**Exercise prompt**
Filter the listing below down to the lines holding the word "Reviews", and copy those lines.

-- Opening Marker --

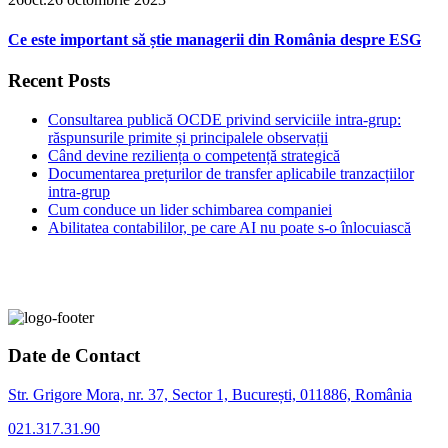
Ce este important să știe managerii din România despre ESG
Recent Posts
Consultarea publică OCDE privind serviciile intra-grup:
răspunsurile primite și principalele observații
Când devine reziliența o competență strategică
Documentarea prețurilor de transfer aplicabile tranzacțiilor
intra-grup
Cum conduce un lider schimbarea companiei
Abilitatea contabililor, pe care AI nu poate s-o înlocuiască
Date de Contact
Str. Grigore Mora, nr. 37, Sector 1, București, 011886, România
021.317.31.90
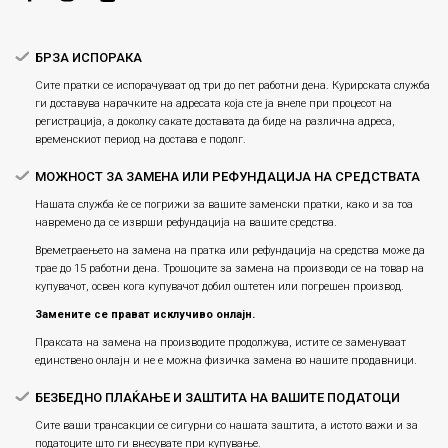
Плаќање
БРЗА ИСПОРАКА
Сите пратки се испорачуваат од три до пет работни дена. Курирската служба
ги доставува нарачките на адресата која сте ја внеле при процесот на
регистрација, а доколку сакате доставата да биде на различна адреса,
временскиот период на достава е подолг.
МОЖНОСТ ЗА ЗАМЕНА ИЛИ РЕФУНДАЦИЈА НА СРЕДСТВАТА
Нашата служба ќе се погрижи за вашите заменски пратки, како и за тоа
навремено да се изврши рефундација на вашите средства.
Времетраењето на замена на пратка или рефундацијa на средства може да
трае до 15 работни дена. Трошоците за замена на производи се на товар на
купувачот, освен кога купувачот добил оштетен или погрешен производ.
Замените се прават исклучиво онлајн.
Праксата на замена на производите продолжува, истите се заменуваат
единствено онлајн и не е можна физичка замена во нашите продавници.
БЕЗБЕДНО ПЛАЌАЊЕ И ЗАШТИТА НА ВАШИТЕ ПОДАТОЦИ
Сите ваши трансакции се сигурни со нашата заштита, а истото важи и за
податоците што ги внесувате при купување.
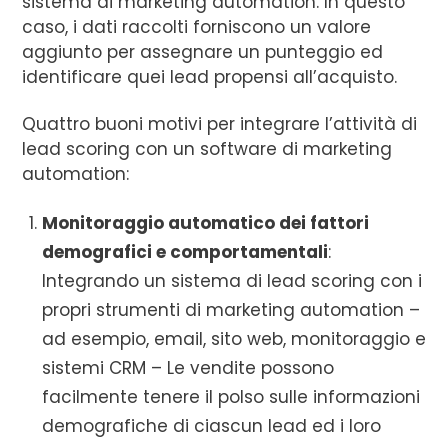
sistema di marketing automation. In questo
caso, i dati raccolti forniscono un valore
aggiunto per assegnare un punteggio ed
identificare quei lead propensi all’acquisto.
Quattro buoni motivi per integrare l’attività di
lead scoring con un software di marketing
automation:
Monitoraggio automatico dei fattori
demografici e comportamentali
:
Integrando un sistema di lead scoring con i
propri strumenti di marketing automation –
ad esempio, email, sito web, monitoraggio e
sistemi CRM – Le vendite possono
facilmente tenere il polso sulle informazioni
demografiche di ciascun lead ed i loro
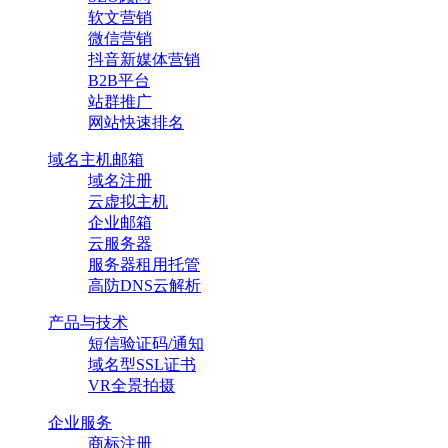
软文营销
微信营销
抖音新媒体营销
B2B平台
站群推广
网站快速排名
域名主机邮箱
域名注册
云虚拟主机
企业邮箱
云服务器
服务器租用托管
高防DNS云解析
产品与技术
短信验证码/通知
域名型SSL证书
VR全景拍摄
企业服务
商标注册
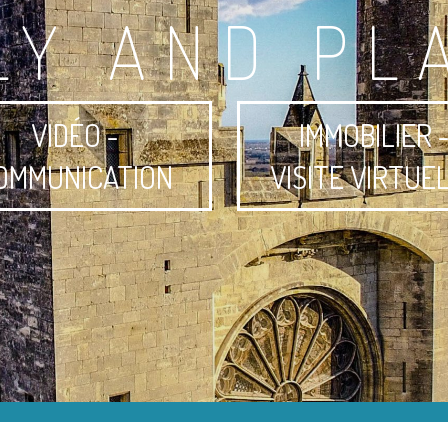
LY AND PL
VIDÉO -
IMMOBILIER 
OMMUNICATION
VISITE VIRTUE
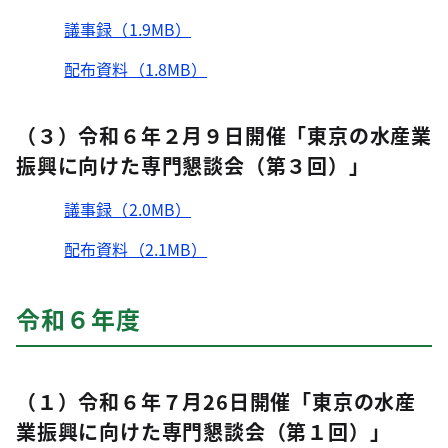
議事録（1.9MB）
配布資料（1.8MB）
（３）令和６年２月９日開催「東京の水産業
振興に向けた専門懇談会（第３回）」
議事録（2.0MB）
配布資料（2.1MB）
令和６年
度
（１）令和６年７月26日開催「東京の水産
業振興に向けた専門懇談会（第１回）」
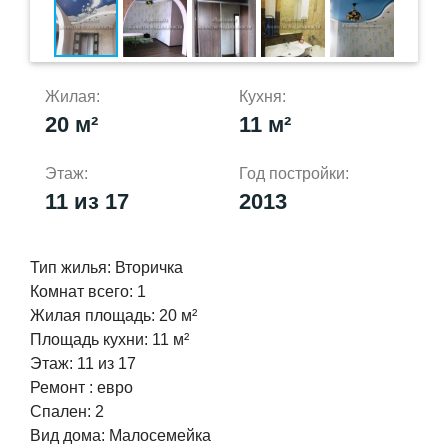
Жилая:
Кухня:
20 м²
11 м²
Этаж:
Год постройки:
11 из 17
2013
Тип жилья:
Вторичка
Комнат всего:
1
Жилая площадь:
20 м²
Площадь кухни:
11 м²
Этаж:
11 из 17
Ремонт :
евро
Спален:
2
Вид дома:
Малосемейка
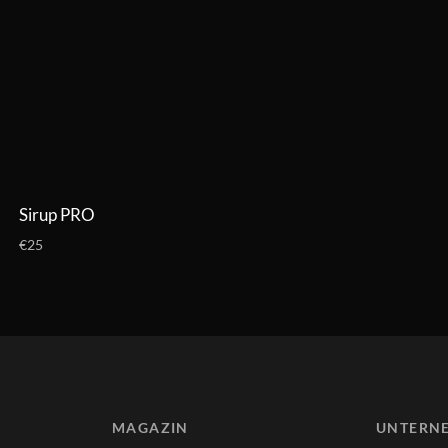
Sirup PRO
€25
MAGAZIN
UNTERN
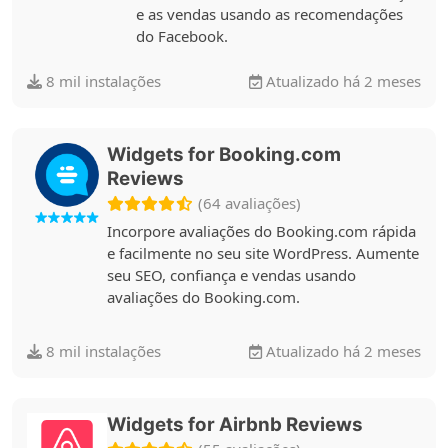
e as vendas usando as recomendações
do Facebook.
8 mil instalações
Atualizado há 2 meses
Widgets for Booking.com
Reviews
(64 avaliações)
Incorpore avaliações do Booking.com rápida
e facilmente no seu site WordPress. Aumente
seu SEO, confiança e vendas usando
avaliações do Booking.com.
8 mil instalações
Atualizado há 2 meses
Widgets for Airbnb Reviews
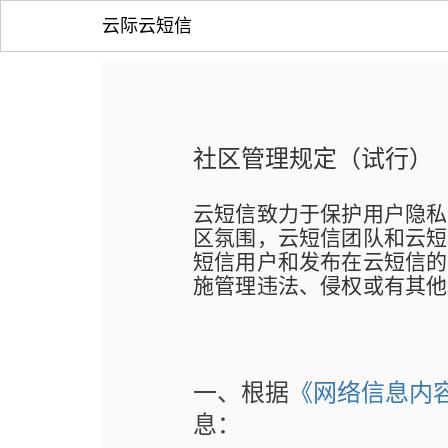
云际云短信
社区管理规定（试行）
云短信致力于保护用户隐私
区氛围，云短信团队和云
短信用户和发布在云短信的
施管理违法、侵权或有其他
一、根据
《网络信息内
息：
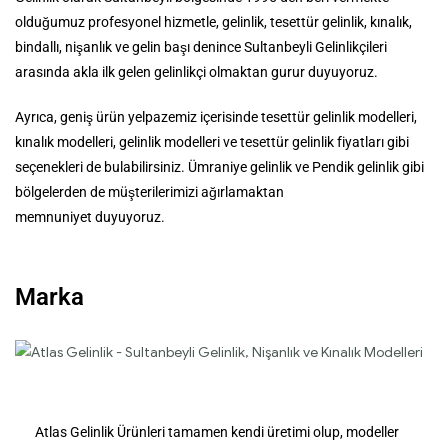
olduğumuz profesyonel hizmetle, gelinlik, tesettür gelinlik, kınalık,
bindallı, nişanlık ve gelin başı denince Sultanbeyli Gelinlikçileri
arasında akla ilk gelen gelinlikçi olmaktan gurur duyuyoruz.
Ayrıca, geniş ürün yelpazemiz içerisinde tesettür gelinlik modelleri,
kınalık modelleri, gelinlik modelleri ve tesettür gelinlik fiyatları gibi
seçenekleri de bulabilirsiniz. Ümraniye gelinlik ve Pendik gelinlik gibi
bölgelerden de müşterilerimizi ağırlamaktan
memnuniyet duyuyoruz.
Marka
Atlas Gelinlik Ürünleri tamamen kendi üretimi olup, modeller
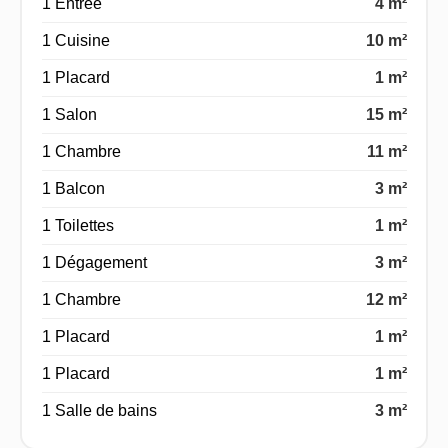
1 Entrée
4 m²
1 Cuisine
10 m²
1 Placard
1 m²
1 Salon
15 m²
1 Chambre
11 m²
1 Balcon
3 m²
1 Toilettes
1 m²
1 Dégagement
3 m²
1 Chambre
12 m²
1 Placard
1 m²
1 Placard
1 m²
1 Salle de bains
3 m²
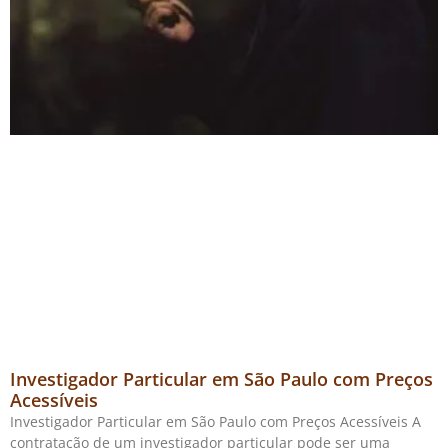
Investigador Particular em São Paulo com Preços
Acessíveis
Investigador Particular em São Paulo com Preços Acessíveis A
contratação de um investigador particular pode ser uma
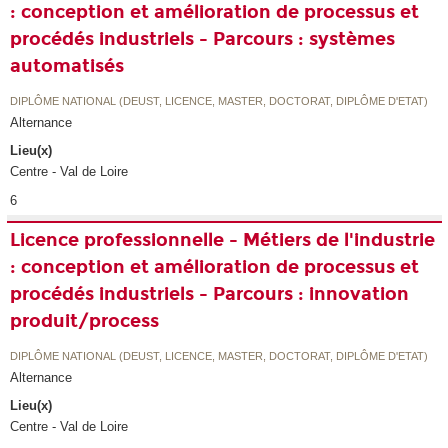
: conception et amélioration de processus et
procédés industriels - Parcours : systèmes
automatisés
DIPLÔME NATIONAL (DEUST, LICENCE, MASTER, DOCTORAT, DIPLÔME D'ETAT)
Alternance
Lieu(x)
Centre - Val de Loire
6
Licence professionnelle - Métiers de l'industrie
: conception et amélioration de processus et
procédés industriels - Parcours : innovation
produit/process
DIPLÔME NATIONAL (DEUST, LICENCE, MASTER, DOCTORAT, DIPLÔME D'ETAT)
Alternance
Lieu(x)
Centre - Val de Loire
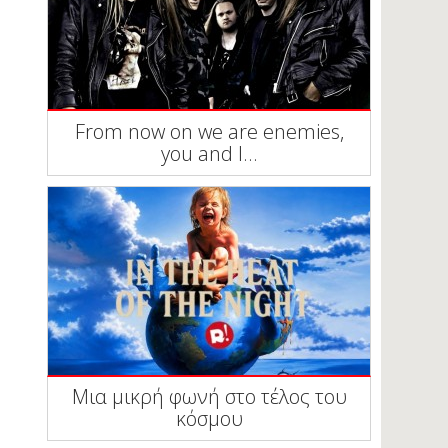
From now on we are enemies,
you and I...
Μια μικρή φωνή στο τέλος του
κόσμου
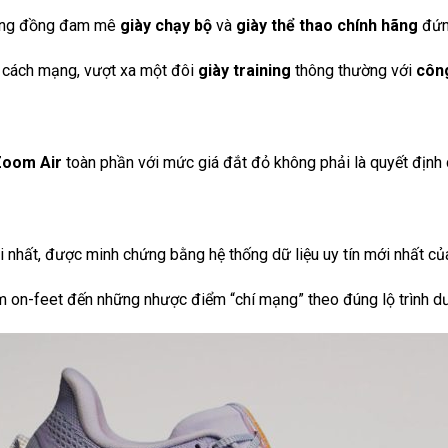
cộng đồng đam mê
giày chạy bộ
và
giày thể thao chính hãng
đứng
 cách mạng, vượt xa một đôi
giày training
thông thường với
công
oom Air
toàn phần với mức giá đắt đỏ không phải là quyết định 
ụi nhất, được minh chứng bằng hệ thống dữ liệu uy tín mới nhất c
ệm on-feet đến những nhược điểm “chí mạng” theo đúng lộ trình d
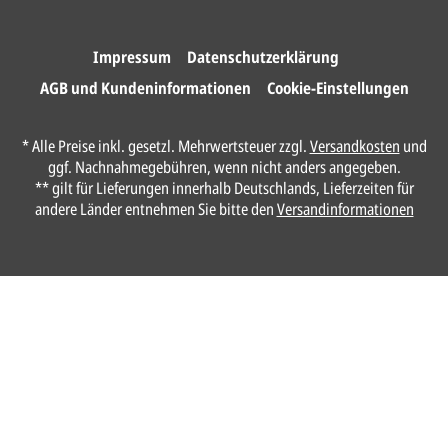
Wir drucken und versenden
Ihre Karten.
Impressum
Datenschutzerklärung
AGB und Kundeninformationen
Cookie-Einstellungen
Anrede*
* Alle Preise inkl. gesetzl. Mehrwertsteuer zzgl.
Versandkosten
und
ggf. Nachnahmegebühren, wenn nicht anders angegeben.
Vorname*
** gilt für Lieferungen innerhalb Deutschlands, Lieferzeiten für
andere Länder entnehmen Sie bitte den
Versandinformationen
Nachname*
Ihre E-Mail-Adresse*
Telefon
Ungefähre Kartenanzahl*
Ihr vorläufiger Layoutwunsch*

-- Closing Marker --

**Reply**
Reviews
Widgets for Airbnb Reviews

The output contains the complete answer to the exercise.